2. Organize, bag and label all parts and fasteners as you remove them.
3. Wipe off some of the leaking fluid with a white cloth. Try and determine if it is motor oil or DOT4 fluid. If motor oil, you probably have a failing main seal (where the end of the crank mates with the back of the engine block). If DOT4, it is clutch fluid.
...
Excellent post! Thanks for sharing vital information in clear, concise manner.
Bookmarked topic because of this response.
Re: Clutch slipping in high gear
Posted: Sun Apr 05, 2015 1:33 pm
by carl1957
For what it's worth, I don't rely on pics. They are so difficult to make out. Using a small spiral note pad, I make illustrations, and write notes. Also, I use sandwich bags for groups of nuts and bolts, small parts, the bag being labeled. This works for me. Plan not to remember anything, write it down!
Re: Clutch slipping in high gear
Posted: Mon Apr 06, 2015 10:04 am
by peels
If you think its dot4 fluid, Check for a leaky slave cylinder.
EDIT: Oh, you say it LOOKS like engine oil. MY bad.

Re: Clutch slipping in high gear
Posted: Wed Sep 30, 2015 8:18 pm
by lguardiola
Re: Clutch slipping in high gear
Posted: Thu Oct 01, 2015 9:51 am
by kirby
Did you buy this machine new?
Overall its looks to me like someone went overboard on a spline lube job and it contaminated the clutch plate with grease. This is not uncommon for people to put WAY TOO MUCH grease on the input splines. That plate only moves a fraction of an inch and does not need but just a small amount of grease, very small amount.
New plate for sure?? and the pressure plate looks like it got pretty hot but may be able to clean and check surface for flatness. (You could probably clean the whole thing up with mineral spirits and use it but since you got it down and want to keep the machine a new one would be prudent.) Measure the friction plate thickness, I think a new one is about .310" With your miles it is probably serviceable.

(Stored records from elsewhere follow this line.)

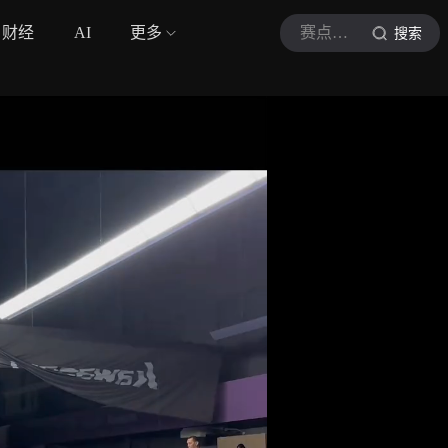
财经
AI
更多
赛点档案
搜索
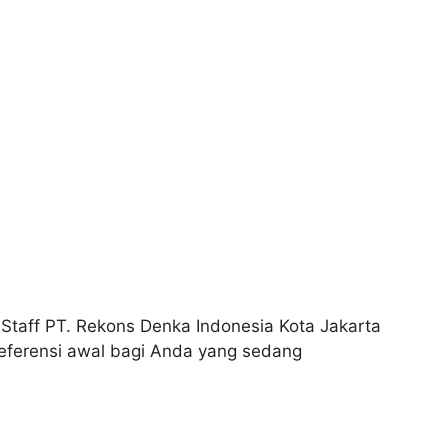
Staff PT. Rekons Denka Indonesia Kota Jakarta
referensi awal bagi Anda yang sedang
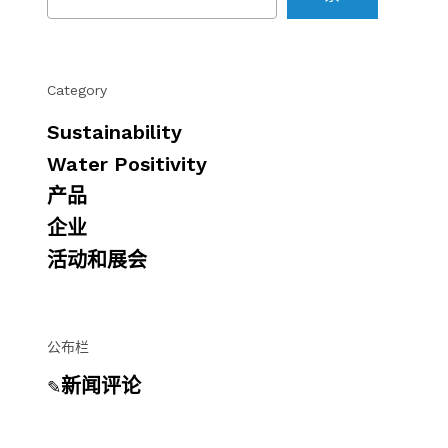
Category
Sustainability
Water Positivity
产品
企业
活动和展会
公布栏
新闻评论
✎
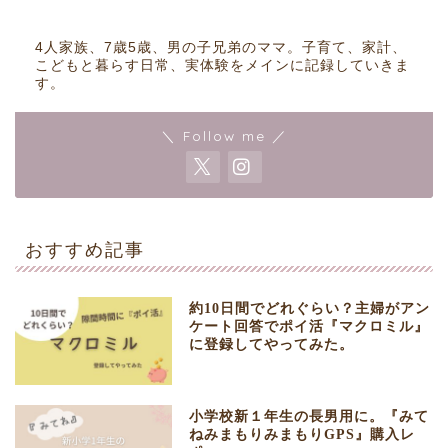
4人家族、7歳5歳、男の子兄弟のママ。子育て、家計、
こどもと暮らす日常、実体験をメインに記録していきま
す。
＼ Follow me ／
おすすめ記事
約10日間でどれぐらい？主婦がアン
ケート回答でポイ活『マクロミル』
に登録してやってみた。
小学校新１年生の長男用に。『みて
ねみまもりみまもりGPS』購入レ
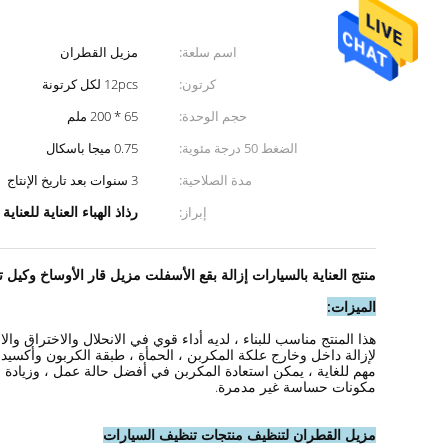
اسم سلعة:
مزيل القطران
كرتون:
12pcs لكل كرتونة
حجم الوحدة:
65 * 200 ملم
الضغط 50 درجة مئوية:
0.75 ميجا باسكال
مدة الصلاحية:
3 سنوات بعد تاريخ الإنتاج
رذاذ الهباء العناية للعناية
إبراز:
منتج العناية بالسيارات إزالة بقع الأسفلت مزيل قار الأوساخ وكيل
الميزات:
هذا المنتج مناسب للبناء ، لديه أداء قوي في الانحلال والاختراق والان
لإزالة داخل وخارج علكة المكربن ​​، الحمأة ، طبقة الكربون وأكسيد 
مهم للغاية ، يمكن استعادة المكربن ​​في أفضل حالة عمل ، وزيادة قو
مكونات حساسة غير مدمرة.
مزيل القطران لتنظيف منتجات تنظيف السيارات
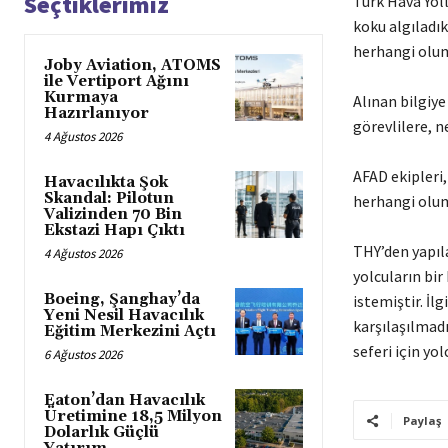
Seçtiklerimiz
Türk Hava Yoll
koku algıladık
herhangi olu
Joby Aviation, ATOMS
ile Vertiport Ağını
Kurmaya
Alınan bilgiye
Hazırlanıyor
görevlilere, n
4 Ağustos 2026
AFAD ekipleri,
Havacılıkta Şok
Skandal: Pilotun
herhangi olu
Valizinden 70 Bin
Ekstazi Hapı Çıktı
THY’den yapıl
4 Ağustos 2026
yolcuların bi
Boeing, Şanghay’da
istemiştir. İl
Yeni Nesil Havacılık
karşılaşılmad
Eğitim Merkezini Açtı
seferi için yol
6 Ağustos 2026
Eaton’dan Havacılık
Üretimine 18,5 Milyon
Paylaş
Dolarlık Güçlü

I don't see evidence of a significant oil leak. (actually any) The blackness of the inside of the housing is probably due to the hot burnt grease from the clutch contamination.
The clutch master looks like it needs to be replaced. Fluid can migrate down the actuating rod but I did not see any reference to you loosing clutch fluid but if you were it could be a source for sure.
If it was me I'd clean it up and put it back together or if your going to be a long time owner put in a new clutch.